§ Work instruction:
The job is to find each line of the records below that includes the word "imóveis" and copy it.

§ Information given:
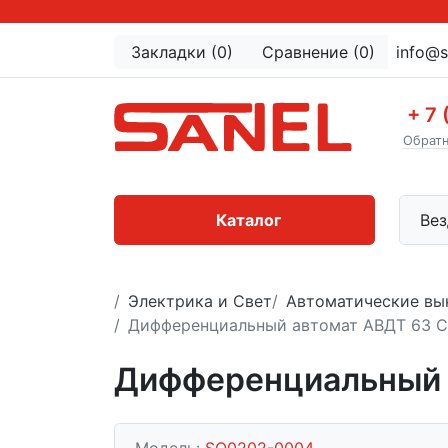
Закладки (0)
Сравнение (0)
info@s
+ 7 
Обратн
Каталог
Вез
Электрика и Свет
Автоматические вы
Дифференциальный автомат АВДТ 63 
Дифференциальный 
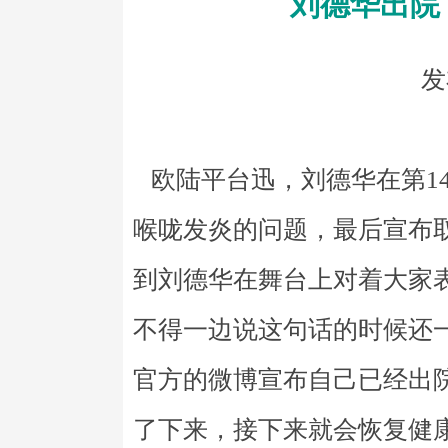
刘德华出院
发
欧陆平台迅，刘德华在第1
喉咙发炎的问题，最后宣布
到刘德华在舞台上对着大家
不得一边说这句话的时候还一
官方的微博宣布自己已经出
了下来，接下来就会恢复健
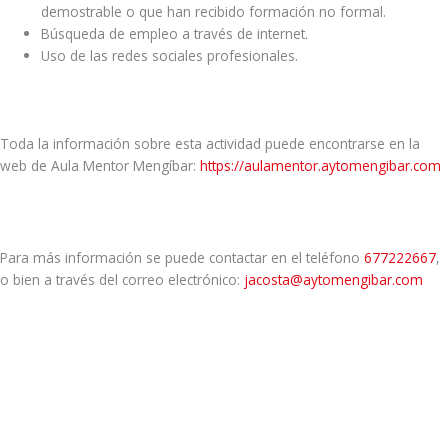
demostrable o que han recibido formación no formal.
Búsqueda de empleo a través de internet.
Uso de las redes sociales profesionales.
Toda la información sobre esta actividad puede encontrarse en la
web de Aula Mentor Mengíbar:
https://aulamentor.aytomengibar.com
Para más información se puede contactar en el teléfono
677222667
,
o bien a través del correo electrónico:
jacosta@aytomengibar.com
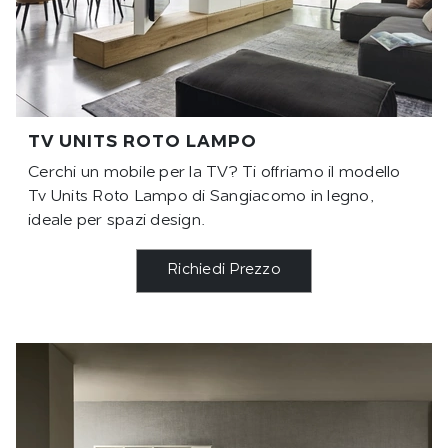
TV UNITS ROTO LAMPO
Cerchi un mobile per la TV? Ti offriamo il modello
Tv Units Roto Lampo di Sangiacomo in legno,
ideale per spazi design.
Richiedi Prezzo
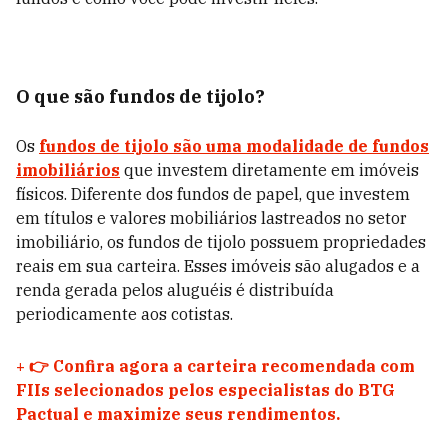
O que são fundos de tijolo?
Os
fundos de tijolo são uma modalidade de fundos
imobiliários
que investem diretamente em imóveis
físicos. Diferente dos fundos de papel, que investem
em títulos e valores mobiliários lastreados no setor
imobiliário, os fundos de tijolo possuem propriedades
reais em sua carteira. Esses imóveis são alugados e a
renda gerada pelos aluguéis é distribuída
periodicamente aos cotistas.
+
👉 Confira agora a carteira recomendada com
FIIs selecionados pelos especialistas do BTG
Pactual e maximize seus rendimentos.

§ Response to this task:
que investem diretamente em imóveis
reais em sua carteira. Esses imóveis são alugados e a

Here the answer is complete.